Write out, word for word, the part of the listing below that opens with the line containing "different from Headquarters hours." and closes with the line containing "slits so steam", keeping both of those lines and adding no others.

== Segment start ==

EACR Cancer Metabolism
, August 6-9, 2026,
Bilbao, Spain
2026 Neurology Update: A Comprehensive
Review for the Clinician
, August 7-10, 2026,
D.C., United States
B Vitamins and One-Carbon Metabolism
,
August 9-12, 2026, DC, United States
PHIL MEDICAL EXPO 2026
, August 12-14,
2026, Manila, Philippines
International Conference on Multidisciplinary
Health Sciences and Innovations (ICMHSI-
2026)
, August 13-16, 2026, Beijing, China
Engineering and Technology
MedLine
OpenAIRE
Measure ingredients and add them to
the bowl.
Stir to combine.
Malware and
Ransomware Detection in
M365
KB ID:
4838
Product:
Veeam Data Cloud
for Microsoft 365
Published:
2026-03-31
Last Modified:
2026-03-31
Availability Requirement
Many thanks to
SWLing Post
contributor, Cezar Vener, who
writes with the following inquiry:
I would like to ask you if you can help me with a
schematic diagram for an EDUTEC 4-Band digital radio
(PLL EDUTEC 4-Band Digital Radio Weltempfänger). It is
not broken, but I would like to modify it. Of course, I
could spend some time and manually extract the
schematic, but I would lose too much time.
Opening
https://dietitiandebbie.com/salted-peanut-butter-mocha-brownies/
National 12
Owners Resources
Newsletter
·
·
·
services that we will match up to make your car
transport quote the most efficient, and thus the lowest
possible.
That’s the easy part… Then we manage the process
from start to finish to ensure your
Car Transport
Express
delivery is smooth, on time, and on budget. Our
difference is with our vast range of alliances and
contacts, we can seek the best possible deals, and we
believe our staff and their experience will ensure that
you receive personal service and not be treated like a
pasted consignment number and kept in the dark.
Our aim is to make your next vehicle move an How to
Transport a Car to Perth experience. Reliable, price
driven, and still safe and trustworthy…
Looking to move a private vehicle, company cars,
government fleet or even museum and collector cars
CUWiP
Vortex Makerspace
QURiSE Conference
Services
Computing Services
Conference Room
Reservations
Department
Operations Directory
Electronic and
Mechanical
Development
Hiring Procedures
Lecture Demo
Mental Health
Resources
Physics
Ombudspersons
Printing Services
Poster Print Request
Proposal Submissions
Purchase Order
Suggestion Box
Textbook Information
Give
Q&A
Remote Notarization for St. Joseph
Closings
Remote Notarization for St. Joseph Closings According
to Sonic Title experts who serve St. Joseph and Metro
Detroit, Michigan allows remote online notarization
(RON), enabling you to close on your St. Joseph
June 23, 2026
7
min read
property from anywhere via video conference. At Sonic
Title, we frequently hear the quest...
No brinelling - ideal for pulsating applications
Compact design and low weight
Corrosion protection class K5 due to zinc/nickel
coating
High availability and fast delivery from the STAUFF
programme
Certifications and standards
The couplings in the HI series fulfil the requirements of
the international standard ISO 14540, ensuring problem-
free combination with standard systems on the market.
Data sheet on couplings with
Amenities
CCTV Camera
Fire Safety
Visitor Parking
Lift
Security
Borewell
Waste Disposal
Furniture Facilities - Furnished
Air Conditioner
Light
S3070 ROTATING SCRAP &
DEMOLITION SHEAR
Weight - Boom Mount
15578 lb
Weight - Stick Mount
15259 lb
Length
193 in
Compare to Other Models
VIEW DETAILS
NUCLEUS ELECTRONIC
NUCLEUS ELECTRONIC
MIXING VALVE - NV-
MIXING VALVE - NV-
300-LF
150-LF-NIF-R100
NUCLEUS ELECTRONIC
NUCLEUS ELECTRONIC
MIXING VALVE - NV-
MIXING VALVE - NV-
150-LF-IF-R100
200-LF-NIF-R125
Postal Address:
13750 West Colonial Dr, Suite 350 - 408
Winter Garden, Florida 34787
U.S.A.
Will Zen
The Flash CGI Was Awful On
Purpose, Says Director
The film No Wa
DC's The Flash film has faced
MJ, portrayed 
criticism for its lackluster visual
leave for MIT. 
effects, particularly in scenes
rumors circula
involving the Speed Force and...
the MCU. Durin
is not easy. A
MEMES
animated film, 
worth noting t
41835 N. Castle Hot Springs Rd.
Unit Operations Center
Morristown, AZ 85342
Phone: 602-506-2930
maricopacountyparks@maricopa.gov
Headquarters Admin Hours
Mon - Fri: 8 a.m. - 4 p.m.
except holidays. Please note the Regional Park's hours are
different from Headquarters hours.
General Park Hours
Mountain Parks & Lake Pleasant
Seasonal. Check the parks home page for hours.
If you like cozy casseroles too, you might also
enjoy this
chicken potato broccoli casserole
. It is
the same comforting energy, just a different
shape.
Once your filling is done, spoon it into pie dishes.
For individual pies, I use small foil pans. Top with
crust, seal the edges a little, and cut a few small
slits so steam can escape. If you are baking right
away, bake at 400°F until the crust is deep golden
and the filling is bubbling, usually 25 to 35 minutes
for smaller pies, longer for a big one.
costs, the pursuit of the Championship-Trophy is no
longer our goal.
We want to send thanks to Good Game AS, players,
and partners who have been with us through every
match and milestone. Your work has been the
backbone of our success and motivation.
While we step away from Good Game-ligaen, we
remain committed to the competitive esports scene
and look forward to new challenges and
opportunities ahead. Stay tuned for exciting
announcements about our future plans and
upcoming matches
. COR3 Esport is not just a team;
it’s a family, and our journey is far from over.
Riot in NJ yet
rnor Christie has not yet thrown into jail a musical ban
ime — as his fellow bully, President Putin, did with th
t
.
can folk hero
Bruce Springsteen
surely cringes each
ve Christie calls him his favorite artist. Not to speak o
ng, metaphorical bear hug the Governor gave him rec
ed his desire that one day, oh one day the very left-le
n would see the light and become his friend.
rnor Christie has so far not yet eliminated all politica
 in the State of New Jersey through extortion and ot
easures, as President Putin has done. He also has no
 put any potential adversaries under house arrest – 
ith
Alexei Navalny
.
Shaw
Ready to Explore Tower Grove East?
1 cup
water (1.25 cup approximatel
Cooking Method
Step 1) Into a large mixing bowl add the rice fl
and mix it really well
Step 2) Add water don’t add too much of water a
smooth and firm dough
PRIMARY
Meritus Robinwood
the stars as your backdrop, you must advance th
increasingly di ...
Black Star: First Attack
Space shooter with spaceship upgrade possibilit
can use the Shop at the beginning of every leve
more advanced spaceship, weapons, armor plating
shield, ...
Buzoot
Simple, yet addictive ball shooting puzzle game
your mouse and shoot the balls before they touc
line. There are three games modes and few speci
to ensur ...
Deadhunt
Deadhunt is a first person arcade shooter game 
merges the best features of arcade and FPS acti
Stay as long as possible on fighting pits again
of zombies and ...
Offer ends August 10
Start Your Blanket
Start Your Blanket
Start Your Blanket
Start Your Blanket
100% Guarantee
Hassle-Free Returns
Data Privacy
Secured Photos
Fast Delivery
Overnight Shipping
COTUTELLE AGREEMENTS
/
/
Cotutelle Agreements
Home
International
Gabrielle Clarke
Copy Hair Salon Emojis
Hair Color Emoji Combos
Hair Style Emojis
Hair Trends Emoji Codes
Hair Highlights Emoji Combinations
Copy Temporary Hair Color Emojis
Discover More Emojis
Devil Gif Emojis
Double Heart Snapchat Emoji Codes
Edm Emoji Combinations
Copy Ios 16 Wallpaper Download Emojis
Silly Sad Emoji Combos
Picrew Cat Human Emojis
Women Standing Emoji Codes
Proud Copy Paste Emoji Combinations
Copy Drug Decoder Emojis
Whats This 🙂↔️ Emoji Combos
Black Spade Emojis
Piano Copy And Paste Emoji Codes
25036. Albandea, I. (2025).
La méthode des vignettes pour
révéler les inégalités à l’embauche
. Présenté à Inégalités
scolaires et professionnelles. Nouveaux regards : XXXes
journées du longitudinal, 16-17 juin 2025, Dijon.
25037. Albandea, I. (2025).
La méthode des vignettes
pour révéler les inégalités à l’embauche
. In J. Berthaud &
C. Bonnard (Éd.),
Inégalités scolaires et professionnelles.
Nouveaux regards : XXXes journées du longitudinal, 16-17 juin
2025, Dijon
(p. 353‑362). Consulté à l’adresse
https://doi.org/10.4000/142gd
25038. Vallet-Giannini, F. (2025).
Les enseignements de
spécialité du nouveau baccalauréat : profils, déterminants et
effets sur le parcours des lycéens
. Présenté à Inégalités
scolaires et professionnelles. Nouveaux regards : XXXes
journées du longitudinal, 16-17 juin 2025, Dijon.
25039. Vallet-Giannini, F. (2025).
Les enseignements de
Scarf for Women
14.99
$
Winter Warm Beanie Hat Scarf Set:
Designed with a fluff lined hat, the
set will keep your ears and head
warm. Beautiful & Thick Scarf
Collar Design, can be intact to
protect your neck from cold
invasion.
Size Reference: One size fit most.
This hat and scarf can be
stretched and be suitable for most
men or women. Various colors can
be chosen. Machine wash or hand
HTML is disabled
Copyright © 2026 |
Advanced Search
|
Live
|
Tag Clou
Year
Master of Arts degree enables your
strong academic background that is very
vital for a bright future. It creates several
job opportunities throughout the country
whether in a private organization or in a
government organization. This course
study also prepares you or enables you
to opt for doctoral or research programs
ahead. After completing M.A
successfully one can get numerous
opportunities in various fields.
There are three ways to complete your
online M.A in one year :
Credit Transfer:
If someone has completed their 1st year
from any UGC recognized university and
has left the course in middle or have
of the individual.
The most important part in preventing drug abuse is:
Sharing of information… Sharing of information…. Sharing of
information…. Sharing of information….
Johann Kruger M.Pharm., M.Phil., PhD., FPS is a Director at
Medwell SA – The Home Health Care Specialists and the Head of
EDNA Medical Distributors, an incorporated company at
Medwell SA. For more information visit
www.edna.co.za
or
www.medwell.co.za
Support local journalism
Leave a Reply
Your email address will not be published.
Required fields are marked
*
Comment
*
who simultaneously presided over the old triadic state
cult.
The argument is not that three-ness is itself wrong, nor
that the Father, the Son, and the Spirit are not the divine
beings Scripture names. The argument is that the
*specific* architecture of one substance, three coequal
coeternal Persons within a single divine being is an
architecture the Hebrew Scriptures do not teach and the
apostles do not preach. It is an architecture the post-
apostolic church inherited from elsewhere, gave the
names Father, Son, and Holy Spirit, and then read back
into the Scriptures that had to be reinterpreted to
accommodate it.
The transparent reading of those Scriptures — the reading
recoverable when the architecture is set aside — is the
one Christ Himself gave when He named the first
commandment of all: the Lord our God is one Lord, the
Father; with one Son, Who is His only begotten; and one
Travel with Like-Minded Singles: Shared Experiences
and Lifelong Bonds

== Segment end ==

▶ **EXERCISE SOLUTION**:
different from Headquarters hours.
General Park Hours
Mountain Parks & Lake Pleasant
Seasonal. Check the parks home page for hours.
If you like cozy casseroles too, you might also
enjoy this
chicken potato broccoli casserole
. It is
the same comforting energy, just a different
shape.
Once your filling is done, spoon it into pie dishes.
For individual pies, I use small foil pans. Top with
crust, seal the edges a little, and cut a few small
slits so steam can escape. If you are baking right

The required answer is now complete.